The trade-off is a slight accuracy drop, but for many use cases (like embeddings), the difference is often negligible.

✅ Pros: Smaller & faster
❌ Cons: Slight accuracy trade-off


How LangChain4j Provides Both

In LangChain4j, both original and quantized models are packaged as Maven artifacts.
The quantized versions have a -q suffix in the artifact name and Quantized in the Java class.

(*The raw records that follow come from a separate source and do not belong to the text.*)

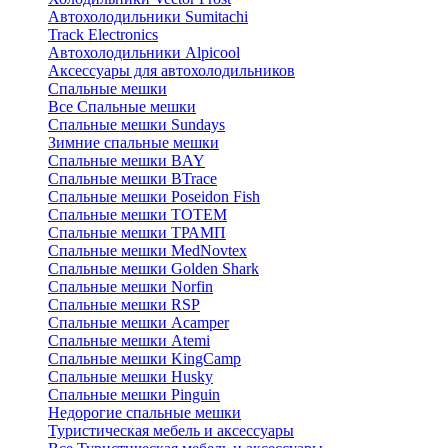
Автохолодильники Sumitachi
Track Electronics
Автохолодильники Alpicool
Аксессуары для автохолодильников
Спальные мешки
Все Спальные мешки
Спальные мешки Sundays
Зимние спальные мешки
Спальные мешки BAY
Спальные мешки BTrace
Спальные мешки Poseidon Fish
Спальные мешки ТОТЕМ
Спальные мешки ТРАМП
Cпальные мешки MedNovtex
Спальные мешки Golden Shark
Спальные мешки Norfin
Спальные мешки RSP
Спальные мешки Acamper
Спальные мешки Atemi
Спальные мешки KingCamp
Спальные мешки Husky
Спальные мешки Pinguin
Недорогие спальные мешки
Туристическая мебель и аксессуары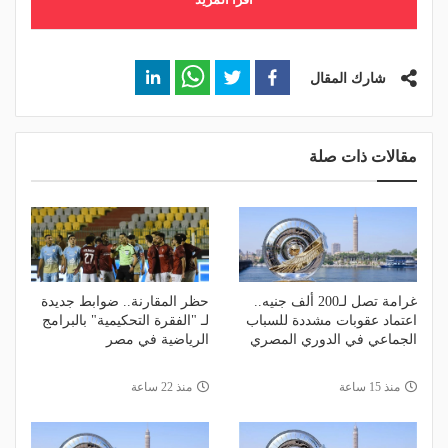
شارك المقال
مقالات ذات صلة
غرامة تصل لـ200 ألف جنيه..
حظر المقارنة.. ضوابط جديدة
اعتماد عقوبات مشددة للسباب
لـ "الفقرة التحكيمية" بالبرامج
الجماعي في الدوري المصري
الرياضية في مصر
منذ 15 ساعة
منذ 22 ساعة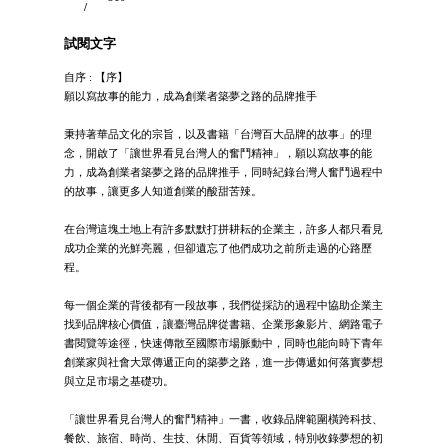
/
試閱文字
自序 : 【序】
願以寫故事的能力，成為創業者築夢之路的品牌推手
秉持著華品文化的宗旨，以及書籍「台灣百大品牌的故事」的理
念，開啟了「讓世界看見台灣人的奮鬥精神」，願以寫故事的能
力，成為創業者築夢之路的品牌推手，同時紀錄台灣人奮鬥過程中
的故事，讓更多人知道創業的酸甜苦辣。
在台灣這塊土地上有許多默默打拼耕耘的企業主，許多人都只看見
成功企業的光鮮亮麗，但卻遺忘了他們成功之前所走過的心路歷
程。
每一個企業的背後都有一段故事，我們從採訪的過程中協助企業主
找到品牌核心價值，讓臺灣品牌從書籍、企業形象影片、網路電子
書閱覽等途徑，快速傳散至國際市場脈動中，同時也能向時下青年
創業家與社會大眾傳遞正向的築夢之路，進一步傳遞如何落實夢想
與立足市場之基礎功。
「讓世界看見台灣人的奮鬥精神」一書，收錄品牌範圍橫跨科技、
餐飲、旅宿、時尚、生技、休閒、百貨等領域，特別收錄夢想的初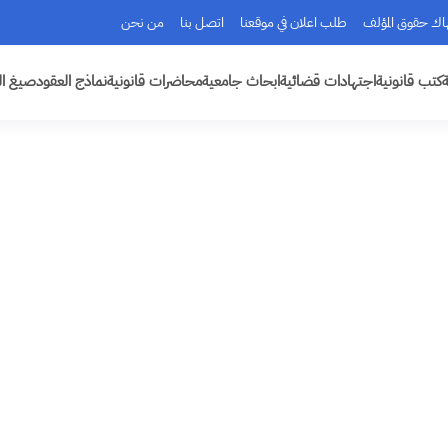
هاك حقوق المؤلف
طلب اعلان في موقعنا
اتصل بنا
من نحن
ة
كتب قانونية
اجتهادات قضائية
ابحاث جامعية
محاضرات قانونية
نماذج العقود
صيغ ال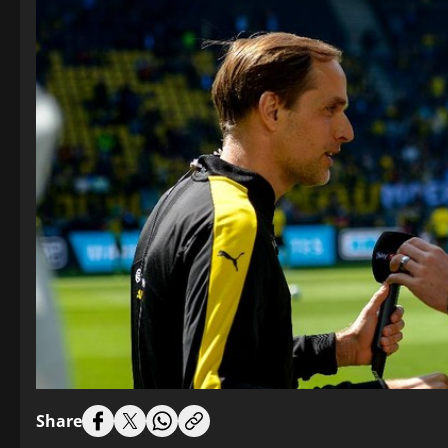
Share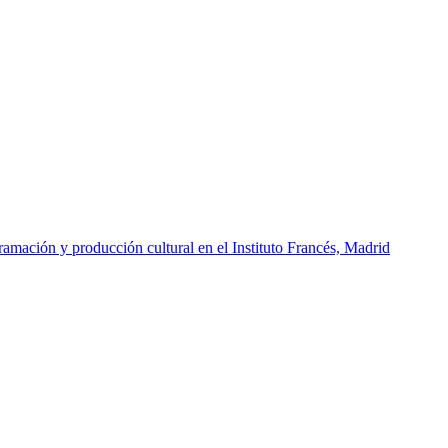
amación y producción cultural en el Instituto Francés, Madrid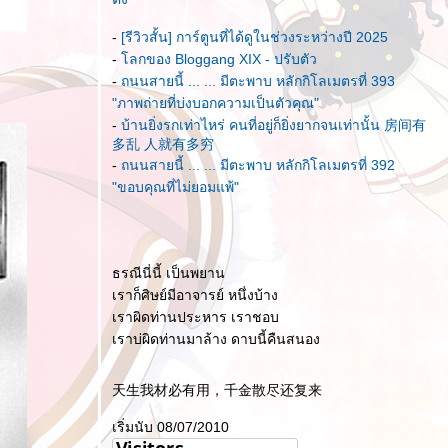
-
[รีวิวสั้น] การ์ตูนที่ได้ดูในช่วงระหว่างปี 2025
-
ลกของ Bloggang XIX - ปรับตัว
-
ถนนสายนี้ ... ... มีตะพาบ หลักกิโลเมตรที่ 393
"ภาพถ่ายที่บ่งบอกความเป็นตัวคุณ"
-
บ้านยิ่งรกเท่าไหร่ คนที่อยู่ก็ยิ่งยากจนเท่านั้น 房间有
多乱 人就有多穷
-
ถนนสายนี้ ... ... มีตะพาบ หลักกิโลเมตรที่ 392
"ขอบคุณที่ไม่ยอมแพ้"
ธรณีนี่นี้ เป็นพยาน
เราก็ศิษย์มีอาจารย์ หนึ่งบ้าง
เราผิดท่านประหาร เราชอบ
เราบ่ผิดท่านมาล้าง ดาบนี้คืนสนอง
天生我材必有用，千金散尽还复来
เริ่มนับ 08/07/2010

Example: Maven Dependencies

<!-- Full precision (original ONNX) -->
<dependency>
<groupId>dev.langchain4j</groupId>
<artifactId>embedding-all-MiniLM-L6-v2</artifactId>
<version>...</version>
</dependency>

<!-- Quantized ONNX version -->
<dependency>
<groupId>dev.langchain4j</groupId>
<artifactId>embedding-all-MiniLM-L6-v2-q</artifactId>
<version>...</version>
</dependency>

Example: Usage in Java

// Full precision
EmbeddingModel model = new AllMiniLmL6V2EmbeddingModel();

// Quantized
EmbeddingModel model = new AllMiniLmL6V2QuantizedEmbeddingModel();

When to Use Which?

Use CaseRecommendation
Maximum accuracy, plenty of RAM/CPUOriginal ONNX
Faster inference, low-resource environmentQuantized ONNX
Running on edge devices / Raspberry PiQuantized ONNX
Large-scale production, accuracy-criticalOriginal ONNX

Key Takeaway

  • ONNX model (original): FP32 precision, larger, slower, but more accurate.
  • Quantized ONNX model: INT8 precision, smaller, faster, with minor accuracy loss.

👉 In short: Both are ONNX models. Quantization is an optimization technique applied to the original.